(Collected data)
- Opening Delimiter -

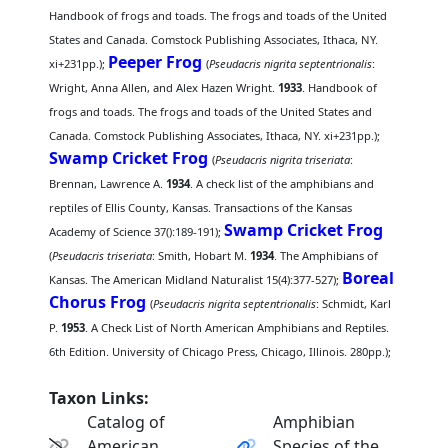
Handbook of frogs and toads. The frogs and toads of the United
States and Canada. Comstock Publishing Associates, Ithaca, NY.
Peeper Frog
xi+231pp.);
(
Pseudacris nigrita septentrionalis
:
Wright, Anna Allen, and Alex Hazen Wright.
1933
. Handbook of
frogs and toads. The frogs and toads of the United States and
Canada. Comstock Publishing Associates, Ithaca, NY. xi+231pp.);
Swamp Cricket Frog
(
Pseudacris nigrita triseriata
:
Brennan, Lawrence A.
1934
. A check list of the amphibians and
reptiles of Ellis County, Kansas. Transactions of the Kansas
Swamp Cricket Frog
Academy of Science 37():189-191);
(
Pseudacris triseriata
: Smith, Hobart M.
1934
. The Amphibians of
Boreal
Kansas. The American Midland Naturalist 15(4):377-527);
Chorus Frog
(
Pseudacris nigrita septentrionalis
: Schmidt, Karl
P.
1953
. A Check List of North American Amphibians and Reptiles.
6th Edition. University of Chicago Press, Chicago, Illinois. 280pp.);
Taxon Links:
Catalog of
Amphibian
American
Species of the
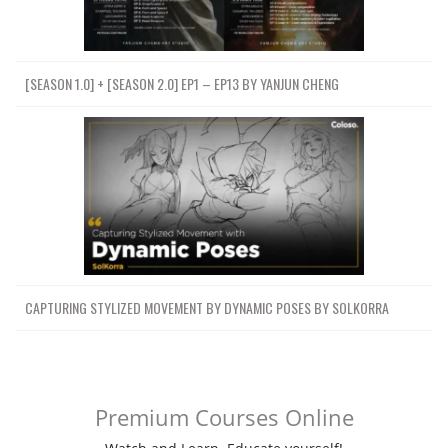
[SEASON 1.0] + [SEASON 2.0] EP1 – EP13 BY YANJUN CHENG
CAPTURING STYLIZED MOVEMENT BY DYNAMIC POSES BY SOLKORRA
Premium Courses Online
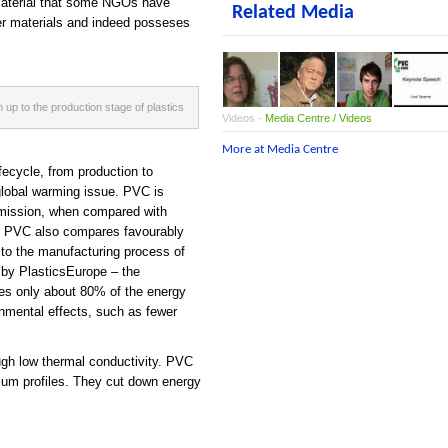
material that some NGOs have
Related Media
ther materials and indeed posseses
up to the production stage of plastics
Videos -
Media Centre / Videos
More at Media Centre
fecycle, from production to
global warming issue. PVC is
emission, when compared with
 of PVC also compares
fa
vourably
e to the manu
fa
cturing process of
d by PlasticsEurope – the
res only about 80% of the energy
onmental effects, such as fewer
ough low thermal conductivity. PVC
nium profiles. They cut down energy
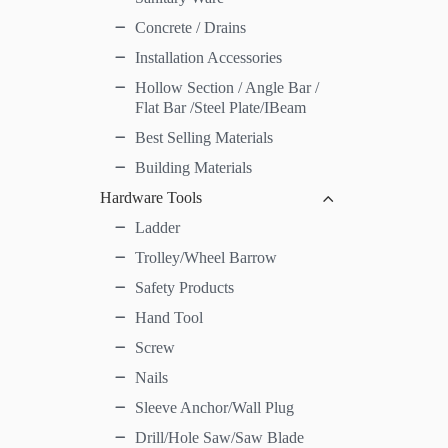
Concrete / Drains
Installation Accessories
Hollow Section / Angle Bar /
Flat Bar /Steel Plate/IBeam
Best Selling Materials
Building Materials
Hardware Tools
Ladder
Trolley/Wheel Barrow
Safety Products
Hand Tool
Screw
Nails
Sleeve Anchor/Wall Plug
Drill/Hole Saw/Saw Blade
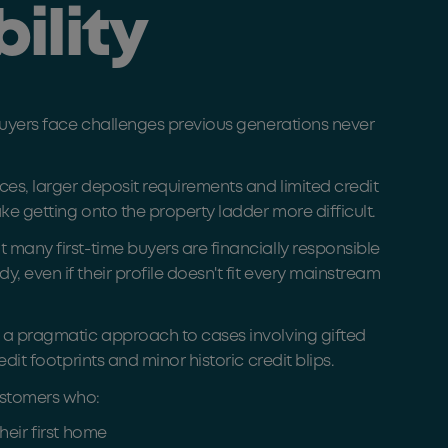
bility
 buyers face challenges previous generations never
ces, larger deposit requirements and limited credit
ake getting onto the property ladder more difficult.
 many first-time buyers are financially responsible
 even if their profile doesn't fit every mainstream
 a pragmatic approach to cases involving gifted
edit footprints and minor historic credit blips.
stomers who:
heir first home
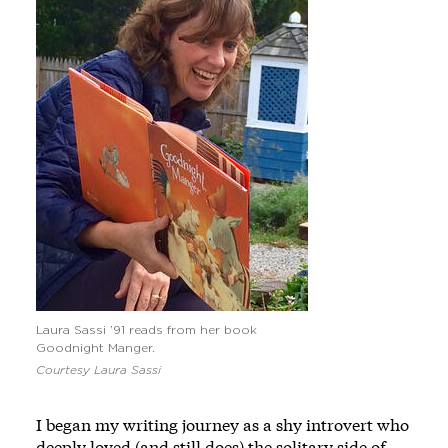
Laura Sassi ’91 reads from her book
Goodnight Manger.
Courtesy Laura Sassi
I began my writing journey as a shy introvert who
deeply loved (and still does) the solitary side of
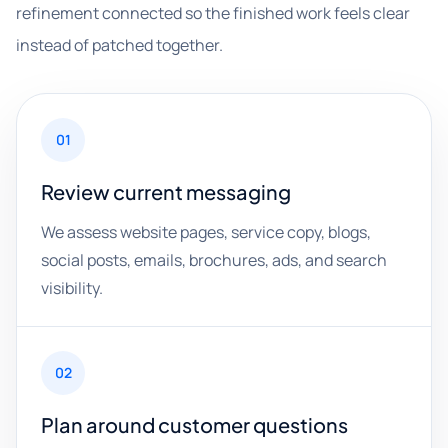
refinement connected so the finished work feels clear
instead of patched together.
01
Review current messaging
We assess website pages, service copy, blogs,
social posts, emails, brochures, ads, and search
visibility.
02
Plan around customer questions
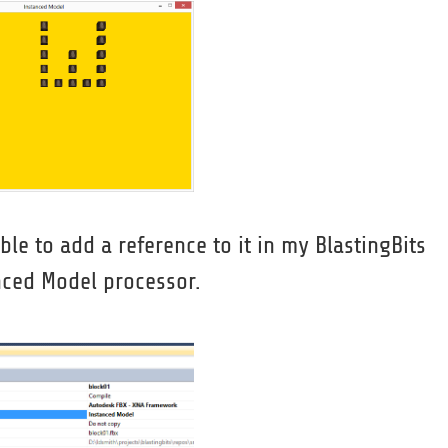
ble to add a reference to it in my BlastingBits
nced Model processor.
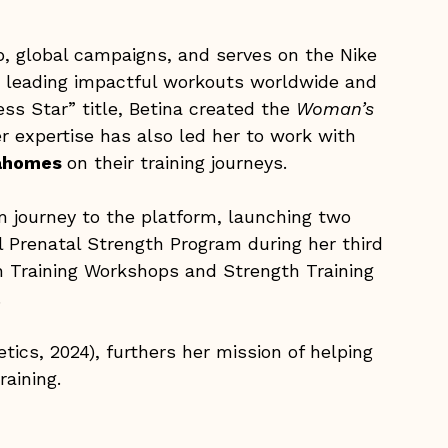
pp, global campaigns, and serves on the Nike
r leading impactful workouts worldwide and
ess Star” title, Betina created the
Woman’s
 expertise has also led her to work with
 Mahomes
on their training journeys.
m journey to the platform, launching two
l Prenatal Strength Program during her third
h Training Workshops and Strength Training
.
ics, 2024), furthers her mission of helping
aining.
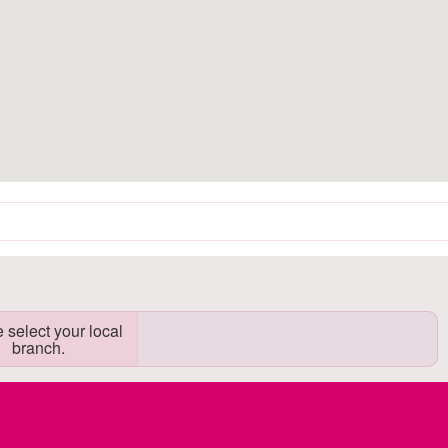
 select your local
branch.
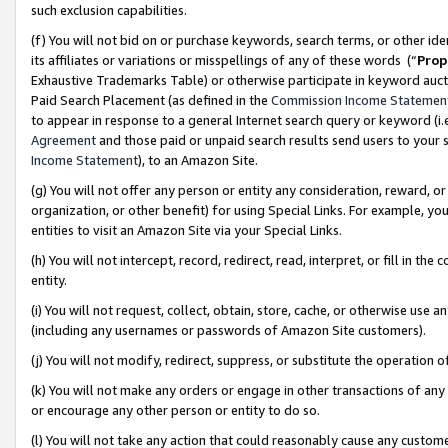
such exclusion capabilities.
(f) You will not bid on or purchase keywords, search terms, or other id
its affiliates or variations or misspellings of any of these words (“
Prop
Exhaustive Trademarks Table) or otherwise participate in keyword aucti
Paid Search Placement (as defined in the
Commission Income Statemen
to appear in response to a general Internet search query or keyword (i.e.
Agreement
and those paid or unpaid search results send users to your sit
Income Statement
), to an Amazon Site.
(g) You will not offer any person or entity any consideration, reward, or
organization, or other benefit) for using Special Links. For example, 
entities to visit an Amazon Site via your Special Links.
(h) You will not intercept, record, redirect, read, interpret, or fill in 
entity.
(i) You will not request, collect, obtain, store, cache, or otherwise us
(including any usernames or passwords of Amazon Site customers).
(j) You will not modify, redirect, suppress, or substitute the operation 
(k) You will not make any orders or engage in other transactions of any 
or encourage any other person or entity to do so.
(l) You will not take any action that could reasonably cause any custome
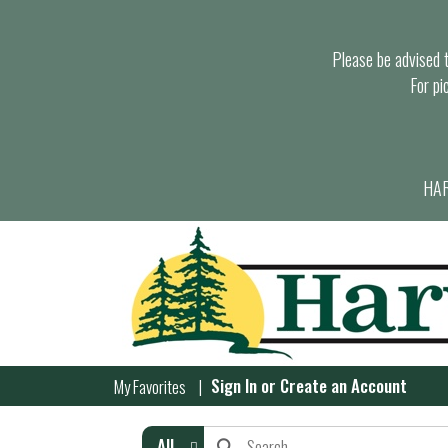
Please be advised th
For pi
HAR
Sign In
or
Create an Account
My Favorites
All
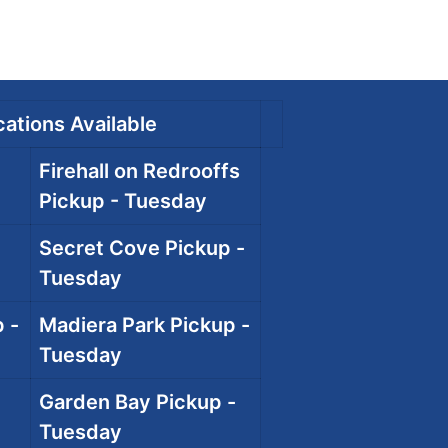
ations Available
Firehall on Redrooffs
Pickup - Tuesday
Secret Cove Pickup -
Tuesday
 -
Madiera Park Pickup -
Tuesday
Garden Bay Pickup -
Tuesday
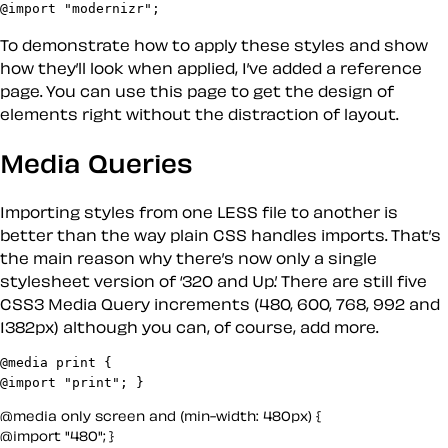
@import "modernizr";
To demonstrate how to apply these styles and show
how they’ll look when applied, I’ve added a reference
page. You can use this page to get the design of
elements right without the distraction of layout.
Media Queries
Importing styles from one LESS file to another is
better than the way plain CSS handles imports. That’s
the main reason why there’s now only a single
stylesheet version of ‘320 and Up.’ There are still five
CSS3 Media Query increments (480, 600, 768, 992 and
1382px) although you can, of course, add more.
@media print {

@media only screen and (min-width: 480px) {

@import "480"; }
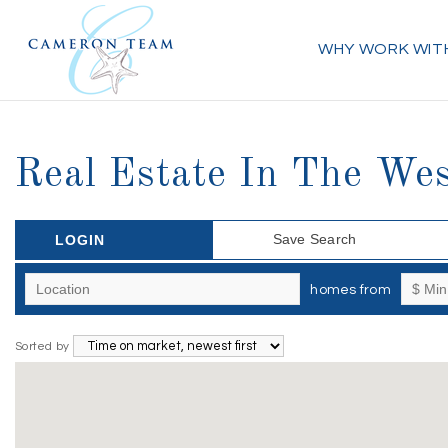
WHY WORK WIT
Real Estate In The Wes
Save Search
LOGIN
homes from
Sorted by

- Closing Delimiter -

Scan the entries above for the word "Pseudacris" and collect each line holding it.

_Answer to the exercise_:
Pseudacris nigrita septentrionalis
Pseudacris nigrita triseriata
Pseudacris triseriata
Pseudacris nigrita septentrionalis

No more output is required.